Будь все по-другому, думал Блэнфорд, не было бы большего удовольствия, чем бродить по вечернему городу в угасающем солнце, наблюдая за полетами голубей между рушащимися башнями, судача обо всяких пустяках, неспешно открывая свои мечты и мысли… Но нет, все ощущали себя виноватыми в том, что посмели наслаждаться роскошным вечером, когда весь мир трещит по швам.

Нежданно-негаданно на главной площади к ним присоединился Хилари, жаждущий за компанию tisane из vervaine[17] навязанного им принцем. В Ту-Герц его целый день не было видно, потому что он отправился на раннюю мессу в часовню Серых кающихся грешников. Теперь Хилари был в глубоком унынии, хотя старался это скрыть, а настроение ему испортила долгая беседа с кюре, который стоял на том, что Франция и пальцем не шевельнет для собственной защиты, и немцы одолеют ее когда пожелают. Во всем виноваты евреи, добавил он, с их инфернальным радикализмом. Гитлер прав. Франция pourrie jusqu' à la moelle — прогнила до мозга костей. Хилари вздохнул и закурил еще одну сигарету.

— Молодая еврейская пара прошлой ночью совершила самоубийство в отеле «Принц», так сказал табачник. Они бежали из Берлина. Совсем молодые. Он слышал выстрелы.
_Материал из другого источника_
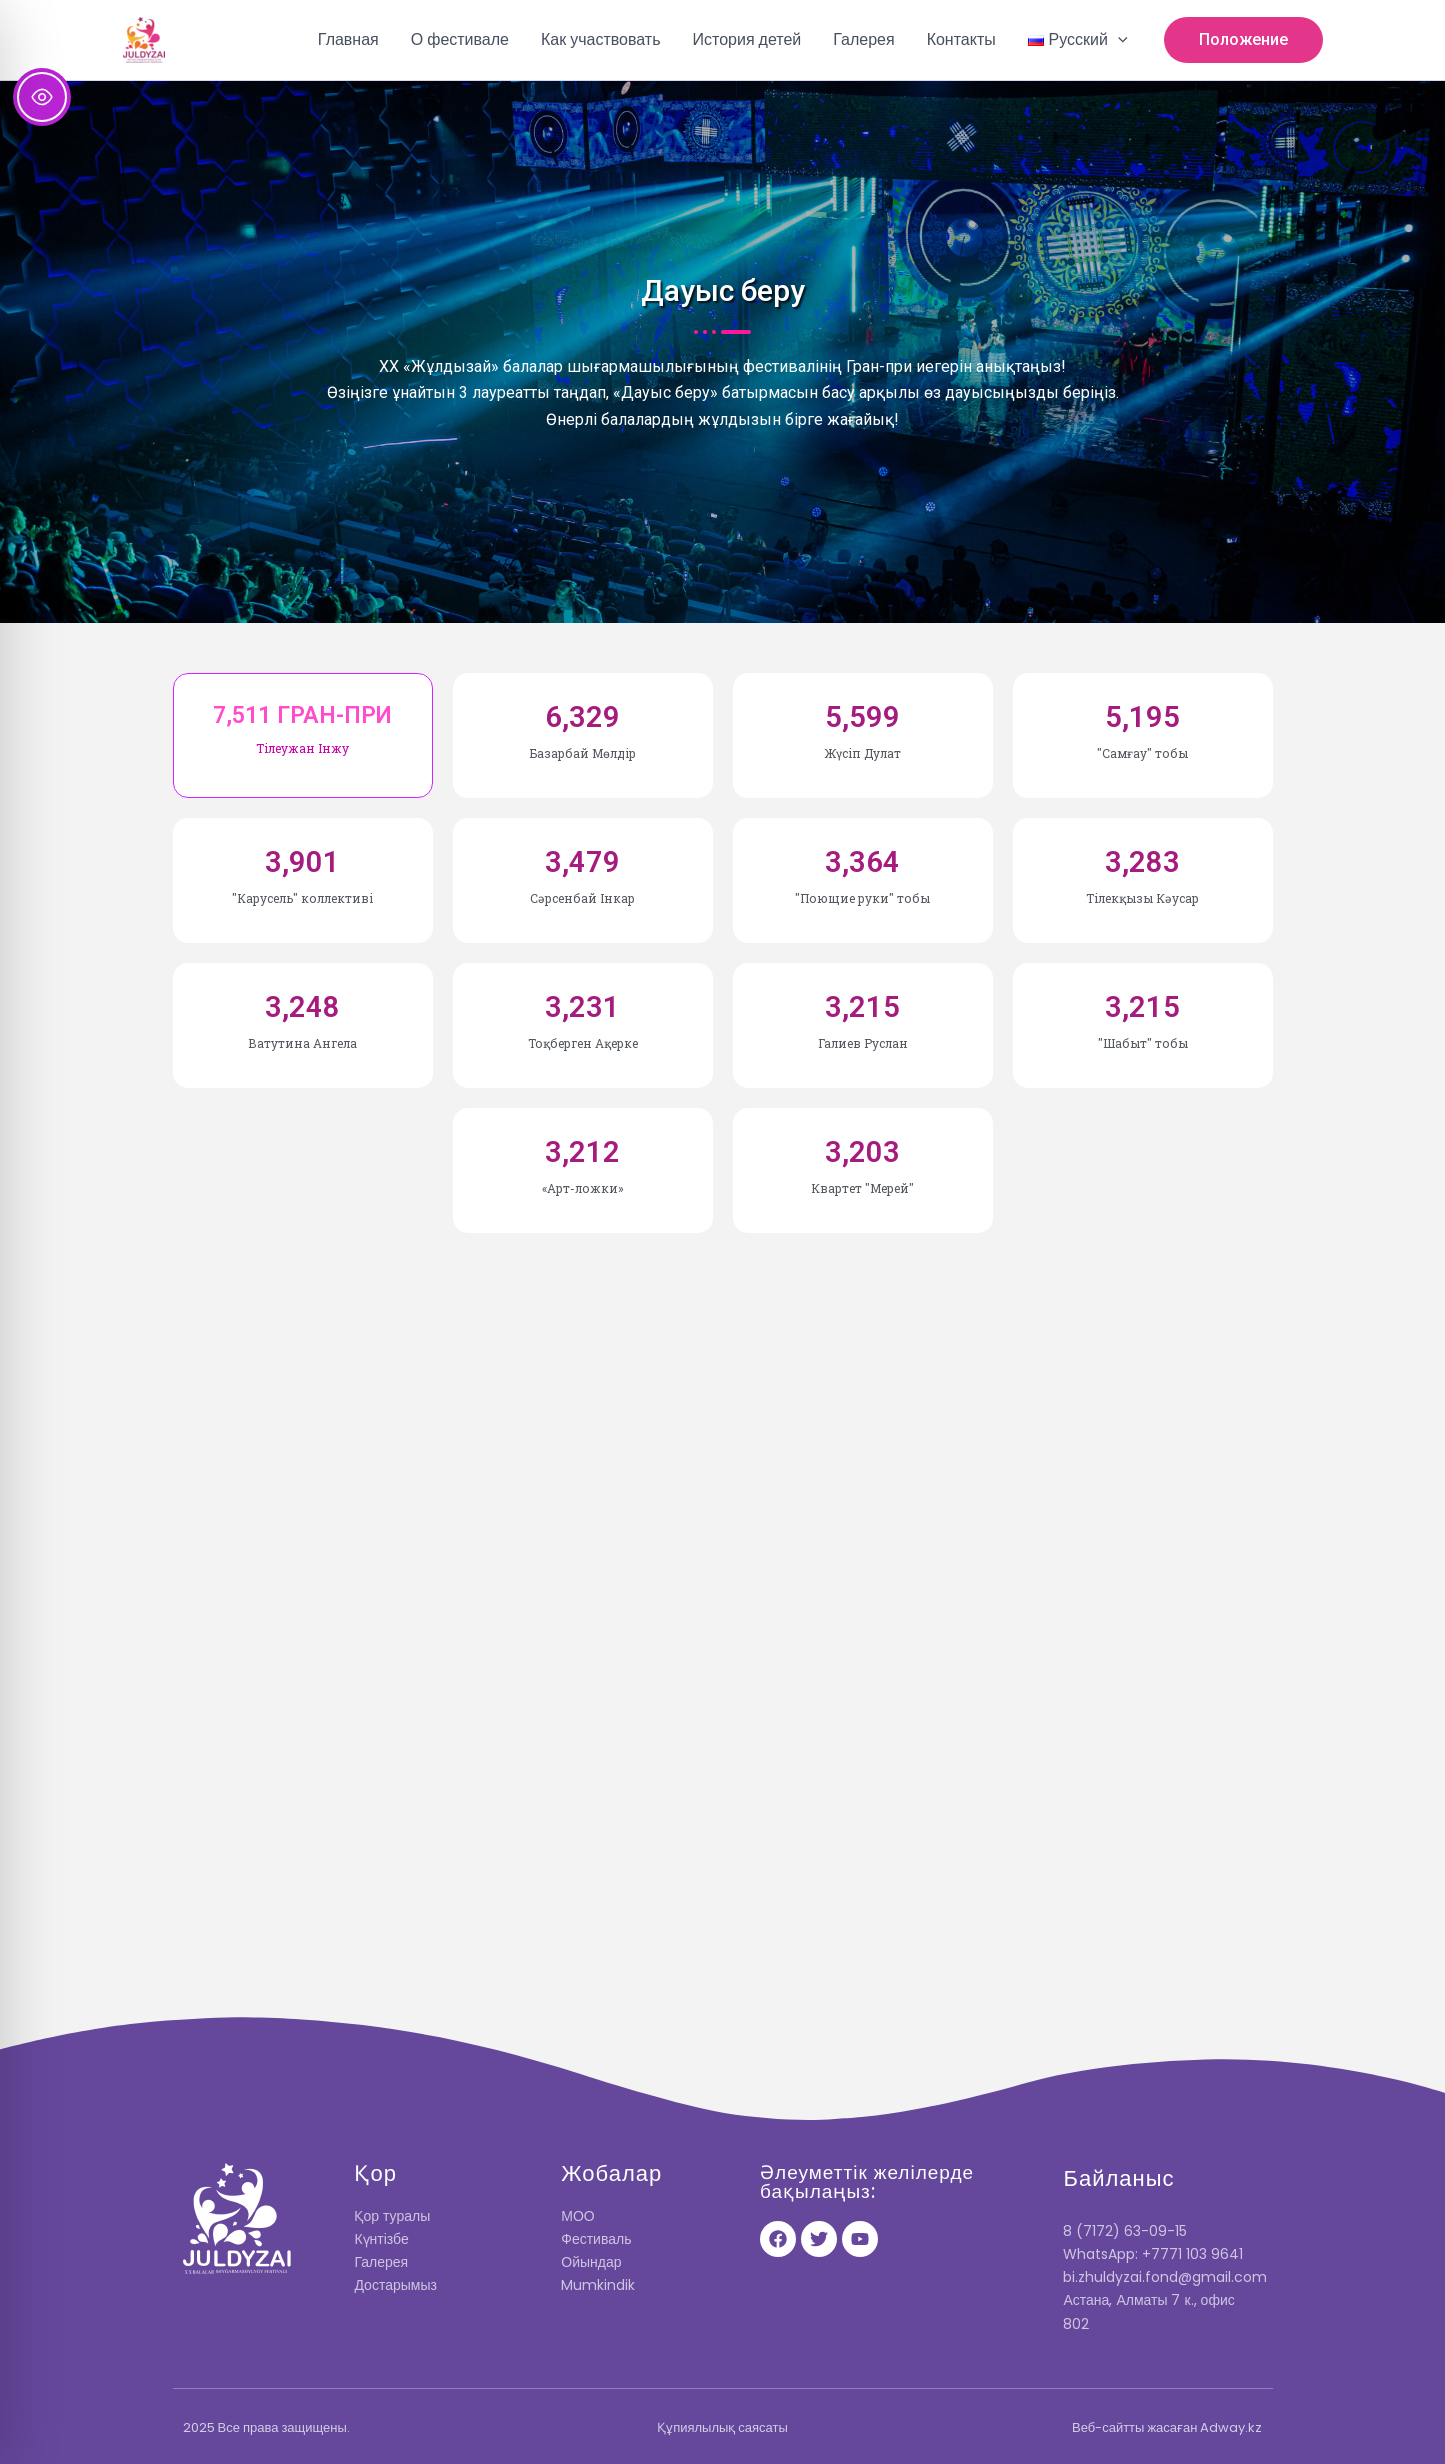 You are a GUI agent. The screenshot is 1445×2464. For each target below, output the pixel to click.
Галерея (863, 39)
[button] (1078, 40)
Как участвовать (601, 39)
Блэнфорд и Хилари покинули принца, который обещал связаться с Блэнфордом, когда надумает, если надумает, уехать. Проходя мимо высоких дверей музея, Блэнфорд заглянул во двор и мгновенно почувствовал боль в груди, как от удара — столь живым было воспоминание о стоявшей там Ливии. В сумраке она цитировала строчку из Гете своим «улыбающимся голосом». Блэнфорд пошел дальше следом за Хилари, размышляя про себя: «До чего же прекрасное, чистое, овеянное ветрами лето мы прожили тут. У меня такое чувство, будто я — старый король, у которого умер любимый виночерпий». Он уже знал, что она бросила его навсегда, и даже если они по какой-то случайности встретятся, больше им не жить вместе. К этой мысли примешивалась даже благодарность, потому что магнетизм Ливии был из тех, что превращает юнца в настоящего мужчину. На мгновение Блэнфорд закрыл глаза, и ему почудилось, что она впереди — заворачивает за угол. Теперь у нее была походка римского раба (так ее определял Блэнфорд), а, завернув за угол, она могла выровнять шаг и помедлить, как ястреб — перед тем, как устремиться вниз. Хилари замурлыкал мелодию «Кисло-сладкой», а так как мелодия тронула Блэнфорда, то он подпел ему, чтобы замаскировать свои чувства. Итак, они шагали по знаменитому мосту в направлении гор — по извилистой дороге, которая вела к дому Констанс, как раз в это мгновение помогавшей Сэму приправлять перцем и чесноком фарш для ужина.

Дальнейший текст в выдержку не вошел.